More on the MOU: Israeli officials adamantly brushed off any embarrassment yesterday, after Kafe Knesset pointed out that Senator Lindsey Graham recently passed $3.175 billion in assistance to Israel under the Omnibus Appropriations bill for the remainder of FY2017. This amount exceeds the commitment set forth in the MOU by $75 million. The excess challenges the Israeli commitment not to ask for any extra funding from Congress under the new MOU signed last year with the Obama administration. Two officials involved in the MOU told Kafe Knesset that “since President Trump has already signed the budget law, there is no problem with the addition. According to the officials, the Israeli Appendix Letter commitment that was attached to the landmark military aid agreement last year indeed included a commitment to refund to the Administration any money the Congress would choose to transfer independently over the next two years, but “the letter said explicitly that the demand was only in case the Administration objects. Since the President signed the budget, he apparently does not oppose it, so Israel does not have to return the money,” the official said.
Senator Graham, on the other hand, appears to be happy to have made his point. In an email to Kafe Knesset his office stated that “Sen. Graham is no fan of the MOU. He was quite outspoken against it. He has long made it clear that Congress was not bound by the MOU.”
Bringing Jerusalem to Cannes: Controversial Culture Minister Miri Regev wore her politics on her sleeve – well, actually, her skirt – at the Cannes Film Festival last night. Regev wore a “Jerusalem of Gold” dress, with a gold bodice and the Jerusalem skyline on the skirt. The dress was created by Israeli designer Aviad Arik Herman. Regev said that the dress is meant to honor of “the 50th anniversary of Jerusalem’s reunification…through art and fashion, and I’m happy the result of this talented Israeli designer is exciting and respects the occasion, for the glory of Jerusalem, our eternal capital.” Regev was at the festival to encourage the distribution of Israeli films internationally and to attract foreign productions film in Israel.

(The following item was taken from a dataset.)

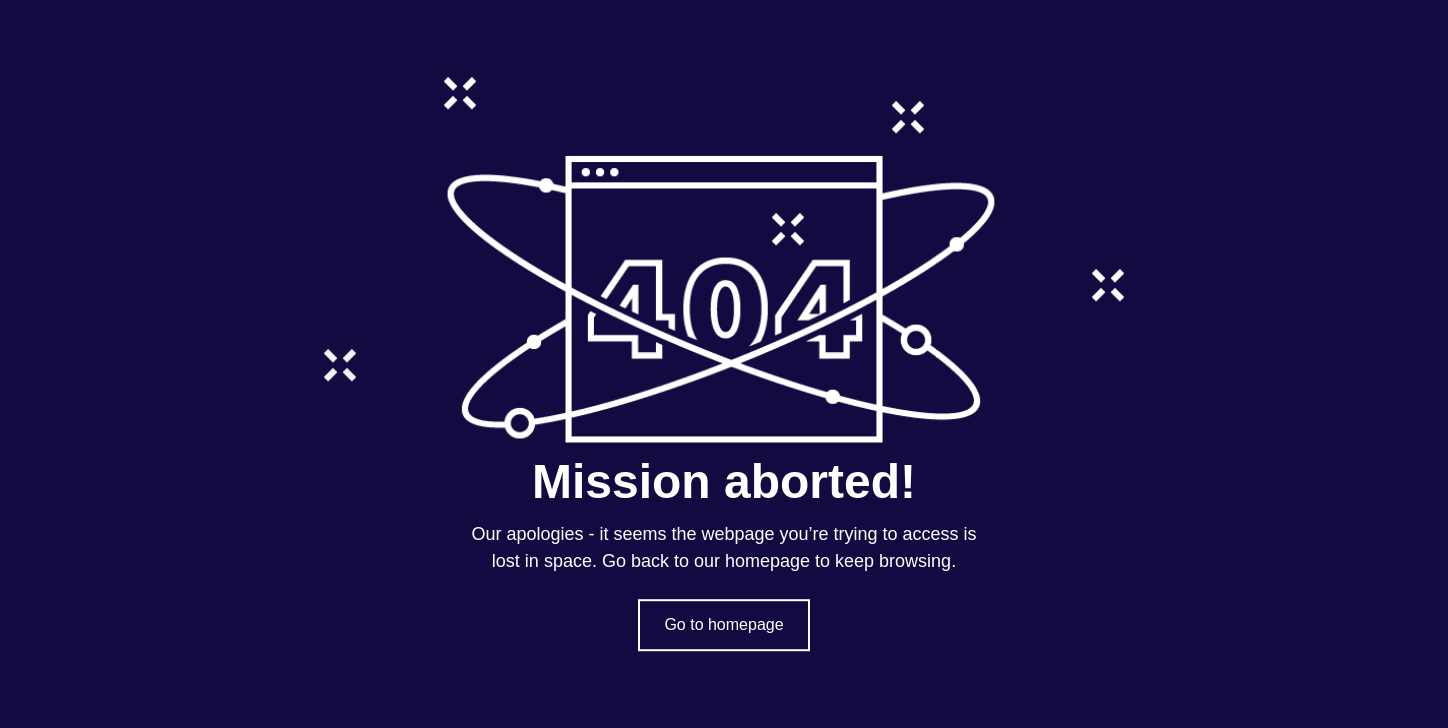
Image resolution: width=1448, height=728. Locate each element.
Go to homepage (723, 624)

Hatikva or not? The political topic of the day is whether or not Hatikva will be sung at the commencement ceremony in the Humanities Department at Hebrew University. Following a report that the national anthem will not be sung in order not to offend Arab students, even Netanyahu weighed in. The Prime Minister said the decision was “shameful,” and that “it is the height of submissiveness and the opposite of national pride. We are proud of our country, our flag, our anthem, and that only strengthens my opinion that we need to pass the Jewish Nation-State bill that we are leading, in order to anchor in the law the national symbols that are so dear to us.” Meretz chairwoman Zehava Gal-On, however, called the scandal “fake news,” saying that Hatikva is never sung at the ceremony, so it was not canceled this year and has nothing to do with Arab students.